What is Uveitis?
Uveitis is a general term that refers to inflammation of structures of the eye. Uveitis is a conjunction of the old Latin word ‘Uva’ and ‘-itis’. The eye is often referred to as the Uva which means grape in Latin as the eye is shaped like a grape while the suffix ‘itis’ refers to the presence of inflammation.
What are the causes of Uveitis?
There are over 90 causes of Uveitis, and while most of the time it is easy to determine an underlying cause, in about a third of patients a cause can not be identified. In general uveitis can be broken down into 2 broad categories, infectious or autoimmune. Within the autoimmune category the inflammation can be limited to the eye or can be part of a systemic autoimmune disease like rheumatoid arthritis, psoriasis or inflammatory bowel disease.
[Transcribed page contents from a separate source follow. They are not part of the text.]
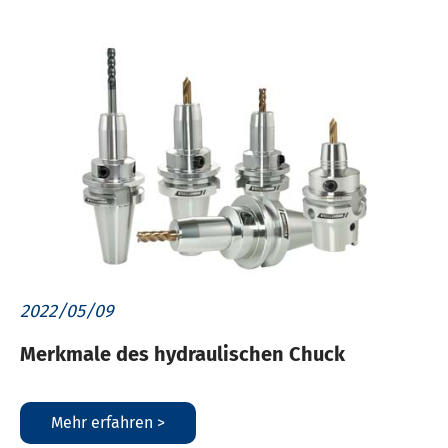
2022/05/09
Merkmale des hydraulischen Chuck
Mehr erfahren >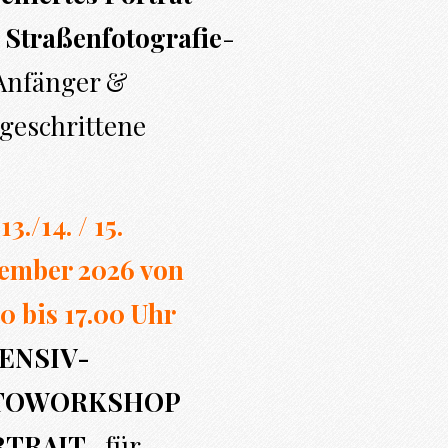
 Straßenfotografie
-
 Anfänger &
geschrittene
13./14. / 15.
ember 2026 von
0 bi
s 17.00
Uhr
ENSIV-
TOWORKSHOP
RTRAIT
- für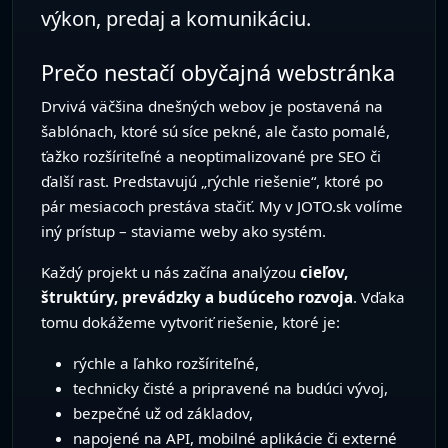
do praxe nastavíme riešenie tak, aby
šetrilo čas, minimalizovalo rutinu a
prinášalo reálnu pridanú hodnotu.
AI ako kolega, nie ako hračka
Väčšina AI nástrojov ostane na úrovni experimentu
– skúsite, otestujete a tým to končí. My sa
pozeráme na AI inak: ako na
reálneho
pomocníka
, ktorý preberie časť práce a zapadne
do vašich procesov. Nechceme ďalší „chatbot pre
chatbot“, ale asistenta, ktorý má konkrétne úlohy a
výsledky.
Každý AI projekt začíname
analýzou procesov, dát
a cieľov
. Spoločne si zodpovieme otázky:
…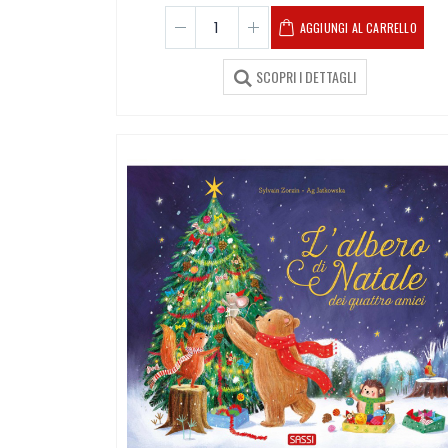
AGGIUNGI AL CARRELLO
SCOPRI I DETTAGLI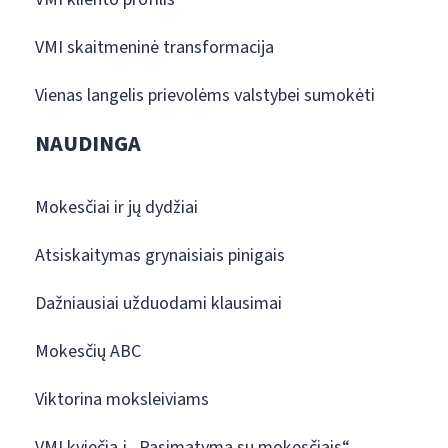
VMI skaitmeninė transformacija
Vienas langelis prievolėms valstybei sumokėti
NAUDINGA
Mokesčiai ir jų dydžiai
Atsiskaitymas grynaisiais pinigais
Dažniausiai užduodami klausimai
Mokesčių ABC
Viktorina moksleiviams
VMI kviečia į „Pasimatymą su mokesčiais“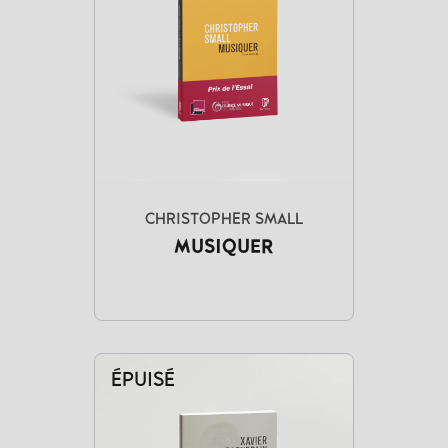
CHRISTOPHER SMALL
MUSIQUER
ÉPUISÉ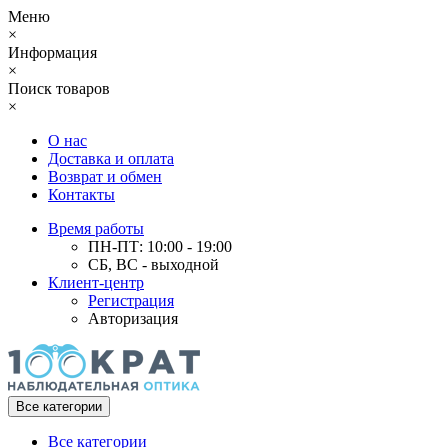
Меню
×
Информация
×
Поиск товаров
×
О нас
Доставка и оплата
Возврат и обмен
Контакты
Время работы
ПН-ПТ: 10:00 - 19:00
СБ, ВС - выходной
Клиент-центр
Регистрация
Авторизация
Все категории
Все категории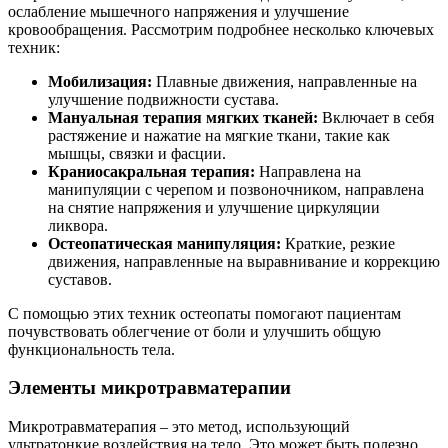
ослабление мышечного напряжения и улучшение
кровообращения. Рассмотрим подробнее несколько ключевых
техник:
Мобилизация:
Плавные движения, направленные на
улучшение подвижности сустава.
Мануальная терапия мягких тканей:
Включает в себя
растяжение и нажатие на мягкие ткани, такие как
мышцы, связки и фасции.
Краниосакральная терапия:
Направлена на
манипуляции с черепом и позвоночником, направлена
на снятие напряжения и улучшение циркуляции
ликвора.
Остеопатическая манипуляция:
Краткие, резкие
движения, направленные на выравнивание и коррекцию
суставов.
С помощью этих техник остеопаты помогают пациентам
почувствовать облегчение от боли и улучшить общую
функциональность тела.
Элементы микротравматерапии
Микротравматерапия – это метод, использующий
ультратонкие воздействия на тело. Это может быть полезно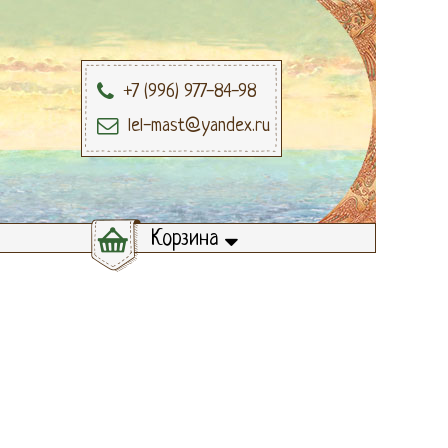
+7 (996) 977-84-98
lel-mast@yandex.ru
Корзина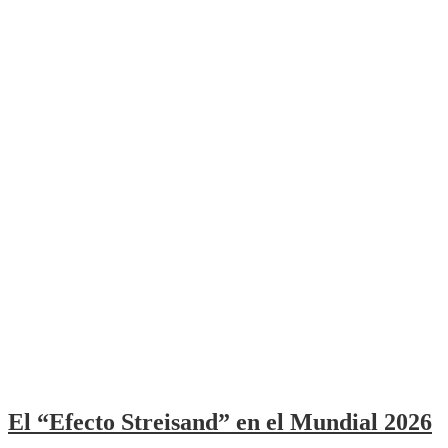
El “Efecto Streisand” en el Mundial 2026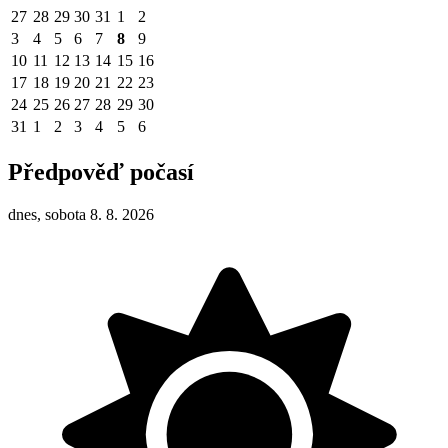
27
28
29
30
31
1
2
3
4
5
6
7
8
9
10
11
12
13
14
15
16
17
18
19
20
21
22
23
24
25
26
27
28
29
30
31
1
2
3
4
5
6
Předpověď počasí
dnes, sobota 8. 8. 2026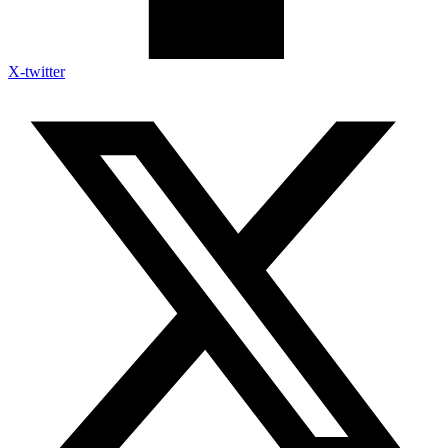
X-twitter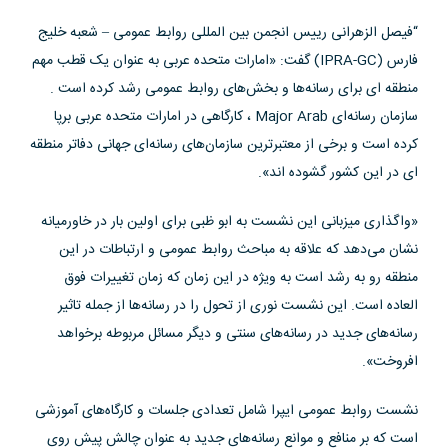
“فیصل الزهرانی رییس انجمن بین المللی روابط عمومی – شعبه خلیج
فارس (IPRA-GC) گفت: «امارات متحده عربی به عنوان یک قطب مهم
منطقه ای برای رسانه‌ها و بخش‌های روابط عمومی رشد کرده است .
سازمان رسانه‌ای Major Arab ، کارگاهی در امارات متحده عربی برپا
کرده است و برخی از معتبرترین سازمان‌های رسانه‌ای جهانی دفاتر منطقه
ای در این کشور گشود‌ه اند».
«واگذاری میزبانی این نشست به ابو ظبی برای اولین بار در خاورمیانه
نشان می‌دهد که علاقه به مباحث روابط عمومی و ارتباطات در این
منطقه رو به رشد است به ویژه در این زمان که زمان تغییرات فوق
العاده است. این نشست نوری از تحول را در رسانه‌ها از جمله تاثیر
رسانه‌های جدید در رسانه‌های سنتی و دیگر مسائل مربوطه برخواهد
افروخت».
نشست روابط عمومی ایپرا شامل تعدادی جلسات و کارگاه‌های آموزشی
است که بر منافع و موانع رسانه‌های جدید به عنوان چالش پیش روی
Are their different types of Uveitis?
Uveitis is typically classified based on the International Uveitis Study Group by the anatomical location of inflammation into anterior, intermediate, posterior and panuveitis. Approximately 66-90 % of uveitis cases are anterior, with the inflammation limited to the anterior chamber in front of the lens. Intermediate uveitis also known as pars planitis and refers to inflammation that is predominately located in the vitreous cavity. Posterior uveitis is inflammation of the retina and or choroid. While panuveitis refers to inflammation of the entire eye.
Is Uveitis Dangerous?
Uveitis in and of itself can be vision and eye threatening. Uveitis increases the risk of glaucoma, cataract formation, hypotony and retinal diseases. More importantly, uveitis may be the tip of the iceberg and may portend a bigger systemic life threatening disease.
Who should treat Uveitis?
Ideally Uveitis should be treated by a fellowship trained specialist in Ocular Immunology and Uveitis. There are currently very few such training centers in the world, let alone the United States. One of the goals of the Ocular Immunology and Uveitis foundation started by Dr. C. Stephen Foster in Cambridge, MA is to help train future Ocular Immunologists. Dr. Raphael E. Rosenbaum was fortunate to get this specialized training under Dr. Foster’s tutelage.
How is Uveitis treated?
It depends on the cause of the inflammation. If it is deemed to be infectious in origin the infectious etiology needs to be treated. If it is believed to be autoimmune in nature it is best treated with an anti-inflammatory drug. The first line treatment is typically a steroid agent. If the inflammation recurs as the steroid is tapered patients usually need to move on to steroid sparing agents. This should be obvious as long term steroid therapy will ultimately lead to debilitating side effects including the development of elevated blood sugars and diabetes premature osteoporosis, neurological changes, cataract formation and possibly glaucoma. Typical steroid sparing immunosuppressive agents include NSAIDs, conventional immunosuppressive therapy with drugs like methotrexate, CellCept or Cyclosporine, or more modern therapy with biologic agents like Remicade, Humira, and Rituxin.